Formalin-fixed, paraffin-embedded tissue blocks were available for diagnostic purposes. Sections (3-μm-thick) were cut and mounted on aminopropyltriethoxysilane-coated slides, and hematoxylin and eosin staining was performed to assess histopathological features. Clinical tumor size (T), lymph node metastasis (N), and distant metastasis (M) were categorized according to the tumor-node-metastasis (TNM) classification of the International Union against Cancer (Sobin et al., 2009). Histological classification was determined using the criteria of the World Health Organization (Travis et al., 2015).

Assessment of treatment outcomes

Computerized tomography scanning was performed before treatment, every 3 months during treatment until completion, and every 3–6 months thereafter until disease progression. Tumor response to chemotherapy was assessed according to the criteria of the response evaluation criteria for solid tumors (RECIST) (Eisenhauer et al., 2009) and was classified as complete response (CR), partial response (PR), stable disease (SD), or progressive disease (PD). CR was defined as disappearance of all target lesions, PR as ≥30% decrease in the sum of target lesion diameters, SD as <20% increase or <30% decrease in the sum of diameter of target lesions, and PD as ≥20% increase in the sum of target lesion diameters and at least a 5 mm absolute increase or appearance of new lesions. Patients who achieved CR or PR were considered to have good tumor responses, whereas SD or PD were considered poor tumor responses.

PFS was measured from the date of chemotherapy initiation to either the date of disease progression or the date of death from any cause.

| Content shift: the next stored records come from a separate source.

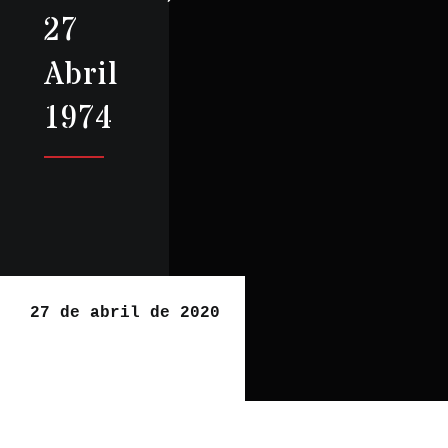
27
Abril
1974
27 de abril de 2020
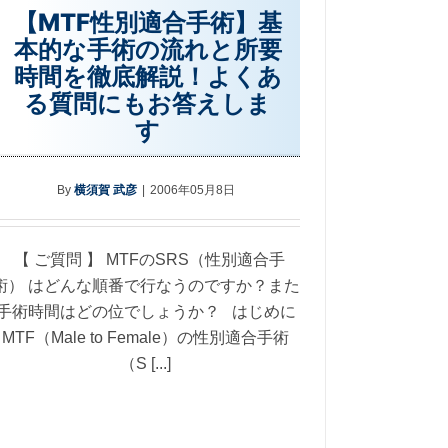
【MTF性別適合手術】基
本的な手術の流れと所要
時間を徹底解説！よくあ
る質問にもお答えしま
す
By
横須賀 武彦
|
2006年05月8日
【 ご質問 】 MTFのSRS（性別適合手
術） はどんな順番で行なうのですか？また
手術時間はどの位でしょうか？ はじめに
MTF（Male to Female）の性別適合手術
（S [...]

OS was measured from the date of chemotherapy initiation to the date of death or last follow-up.

Immunohistochemistry

Sections were deparaffinized in xylene, rehydrated through a graded series of ethanol, and rinsed with tap water. CTR1 and TS antigen retrieval was performed using protease-induced and heat-induced methods, respectively. Protease-induced retrieval was performed by incubating sections with pronase solution (Nichirei Bioscience, Tokyo, Japan) for 3 min at room temperature (RT). For heat-induced retrieval, sections were placed in 10 mM Tris base containing 1 mM ethylenediaminetetraacetic acid (pH 9.0) and incubated in a pressure cooker for 8 min at 120°C.

The sections were rinsed with 10 mM phosphate-buffered saline (PBS, pH 7.2), and nonspecific binding sites were blocked with 0.25% casein solution (Dako, Glostrup, Denmark) for 5 min at RT. Sections were then incubated overnight at RT with rabbit polyclonal anti-CTR1 (1:100, Abnova, Taipei, Taiwan) or mouse monoclonal anti-TS (1:40, Santa Cruz Biotechnology, Dallas, TX, USA) primary antibodies.

After rinsing with PBS, sections for CTR1 staining were incubated with anti-rabbit horseradish peroxidase (HRP) polymer (Histofine Simple Stain MAX-PO; Nichirei Bioscience) for 1 h at RT. Sections for TS staining were incubated with MACH3 mouse probe for 30 min, rinsed, and then incubated with MACH3 mouse micro-polymer HRP (MACH3 Mouse HRP-Polymer Detection; Biocare Medical, Concord, CA, USA) for 30 min at RT. Sections were then rinsed again with PBS, and the reaction products were developed with a diaminobenzidine solution (Dako). Finally, sections were lightly counterstained with Mayer’s hematoxylin, dehydrated in an ethanol gradient, treated with xylene, and coverslipped. Positive controls were sections of serous ovarian cancer for CTR1 and gastric cancer for TS. Negative controls were NSCLC tumor sections processed as above except the primary antibody was replaced with PBS containing 1% bovine serum albumin.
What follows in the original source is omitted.